2024 Assessment of the Reserve Bank Information and Transfer System 3. Material Developments

Download the complete Document 886KB

3.1 Payments Operation Program and Future Hub

In October 2022, the RBA experienced a major Bank-wide technology incident that affected services provided by RITS. In response to the incident, the RBA commissioned an independent review by Deloitte (2023 Deloitte Review), and Payments Policy Department undertook the 2023 Targeted Assessment of RITS. The RBA committed to implementing all recommendations from both reports.^[4] The RBA also committed to implementing the recommendations from a review of Information Technology (IT) technical controls undertaken by Capgemini in early 2023 and the findings of an internal IT review conducted immediately after the incident.

Most of these recommendations will be addressed via two multi-year work programs – the Payments Operations Program (POP) and the RBA Future Hub^[5]:

The primary focus of the POP is on uplifting the RITS operating model, the RBA’s IT controls framework, and its knowledge management. The POP is responsible for implementing the Information Technology and Payments Settlements Department related recommendations. It will also implement the recommendations from the Capgemini and internal IT review.
The primary focus of the RBA Future Hub is on implementing recommendations relating to people and culture, risk management and governance. The Future Hub addresses recommendations from the RBA Review, as well as from the RITS-specific 2023 Deloitte review where recommendations are Bank-wide in their potential reach.

Over the assessment period, the focus of both programs has been on scoping, planning, and resourcing. Specifically, the POP: completed a process of consultation across relevant departments to scope the remedial works; began work to design a project plan (expected to be in place by end May); and recruited/deployed subject matter experts to the program. The POP also began work to establish a best-practice operating model for RITS. The Future Hub began work to design the RBA’s target state 3LoA model. Effective implementation of POP and Future Hub programs will be important to drive material reinforcing improvements in resilience, operational effectiveness, governance and culture.

In addition, the RBA identified several recommendations that could be safely implemented in advance of the formal uplift programs. These include:

updating project prioritisation criteria
improving risk accountability in the RBA’s second-line function by adding the Chief Risk Officer to key management committees
lifting risk representation and accountability on major enterprise programs.

3.2 Head Office upgrade and core infrastructure modernisation

In 2022, work commenced to deliver necessary upgrades to the RBA’s Head Office building at 65 Martin Place (65MP project). During the assessment period, the 65MP time horizon was extended and arrangements for occupancy of the building during the construction works were revised.

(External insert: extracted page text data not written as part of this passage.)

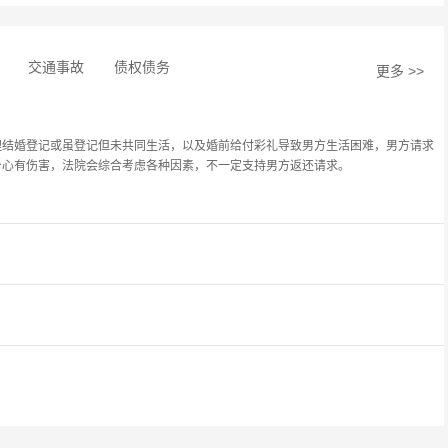
交通事故
债权债务
更多 >>
理结婚登记或虽登记但未共同生活，以及婚前给付彩礼导致男方生活困难，男方请求
身心有伤害，法院会综合考虑各种因素，不一定支持男方返还请求。
双方未办理结婚登记手续，当事人请求返还按照习俗给付的彩礼，法院应予以支持。
诉来维护自身合法权益。
受理。不过，在婚姻关系存续期间，若一方有隐藏、转移、变卖、毁损、挥霍夫妻共
养义务的人患重大疾病需要医治，另一方不同意支付相关医疗费用，当事人可不起诉
主要针对因过错方的行为导致的财产损失，如一方实施家庭暴力损坏财物等；精神损
予的赔偿，如重婚、与他人同居等情形。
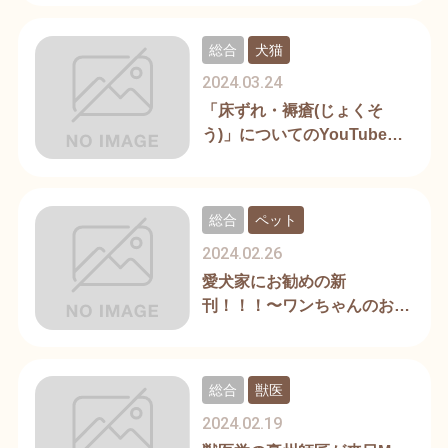
総合
犬猫
2024.03.24
「床ずれ・褥瘡(じょくそ
う)」についてのYouTube動
画
総合
ペット
2024.02.26
愛犬家にお勧めの新
刊！！！〜ワンちゃんのお悩
み行動のへ対処法〜
総合
獣医
2024.02.19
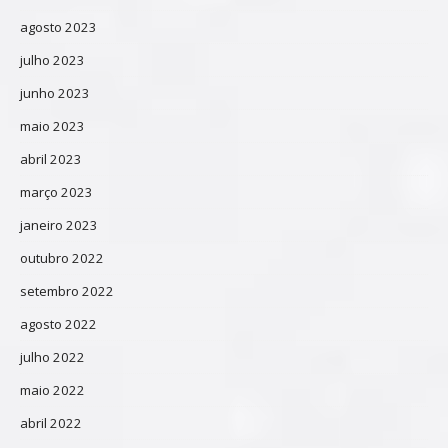
agosto 2023
julho 2023
junho 2023
maio 2023
abril 2023
março 2023
janeiro 2023
outubro 2022
setembro 2022
agosto 2022
julho 2022
maio 2022
abril 2022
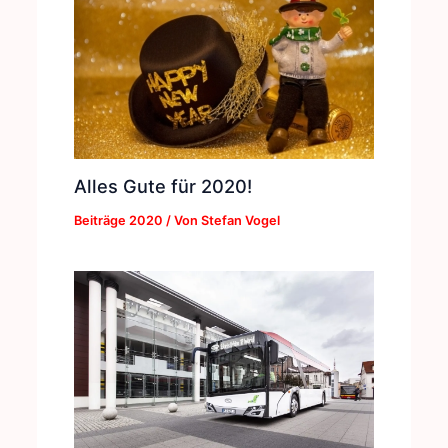
Alles Gute für 2020!
Beiträge 2020
/ Von
Stefan Vogel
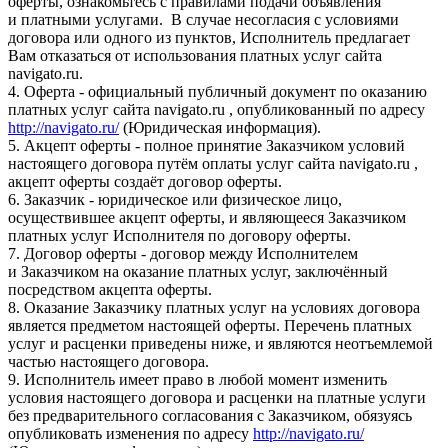
оферты, ознакомьтесь с правилами подачи объявления
и платными услугами. В случае несогласия с условиями
договора или одного из пунктов, Исполнитель предлагает
Вам отказаться от использования платных услуг сайта
navigato.ru.
4. Оферта - официальный публичный документ по оказанию
платных услуг сайта navigato.ru , опубликованный по адресу
http://navigato.ru/
(Юридическая информация).
5. Акцепт оферты - полное принятие Заказчиком условий
настоящего договора путём оплаты услуг сайта navigato.ru ,
акцепт оферты создаёт договор оферты.
6. Заказчик - юридическое или физическое лицо,
осуществившее акцепт оферты, и являющееся Заказчиком
платных услуг Исполнителя по договору оферты.
7. Договор оферты - договор между Исполнителем
и Заказчиком на оказание платных услуг, заключённый
посредством акцепта оферты.
8. Оказание Заказчику платных услуг на условиях договора
является предметом настоящей оферты. Перечень платных
услуг и расценки приведены ниже, и являются неотъемлемой
частью настоящего договора.
9. Исполнитель имеет право в любой момент изменить
условия настоящего договора и расценки на платные услуги
без предварительного согласования с Заказчиком, обязуясь
опубликовать изменения по адресу
http://navigato.ru/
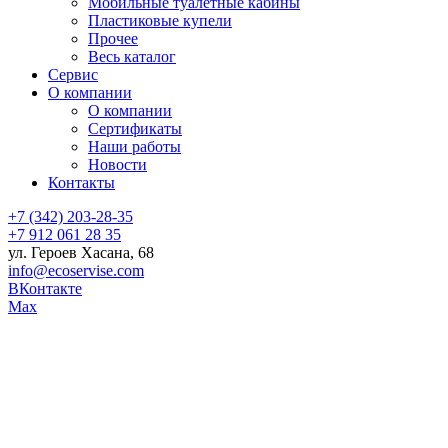
Мобильные туалетные кабины
Пластиковые купели
Прочее
Весь каталог
Сервис
О компании
О компании
Сертификаты
Наши работы
Новости
Контакты
+7 (342) 203-28-35
+7 912 061 28 35
ул. Героев Хасана, 68
info@ecoservise.com
ВКонтакте
Мах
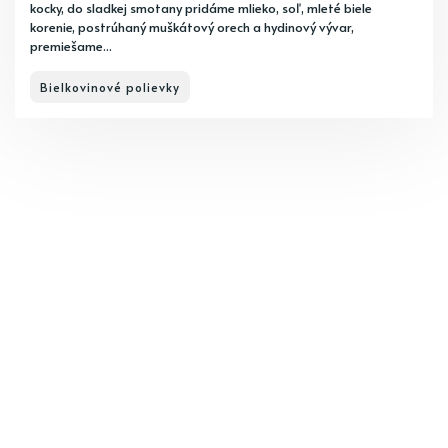
kocky, do sladkej smotany pridáme mlieko, soľ, mleté biele
korenie, postrúhaný muškátový orech a hydinový vývar,
premiešame...
Bielkovinové polievky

These developments necessitate relocating one of the RBA’s data centres from 65MP to another facility. The datacentre relocation will be delivered as part of the RBA’s Core Infrastructure Modernisation program. This program is intended to transform the RBA’s IT infrastructure and technology landscape by establishing the new data centre, designing and deploying new core infrastructure to all data centres, and migrating the RBA’s application workloads to the new infrastructure. The expected completion date for this program is 2027, while the data centre supporting RITS operations is expected to be completed in late 2025.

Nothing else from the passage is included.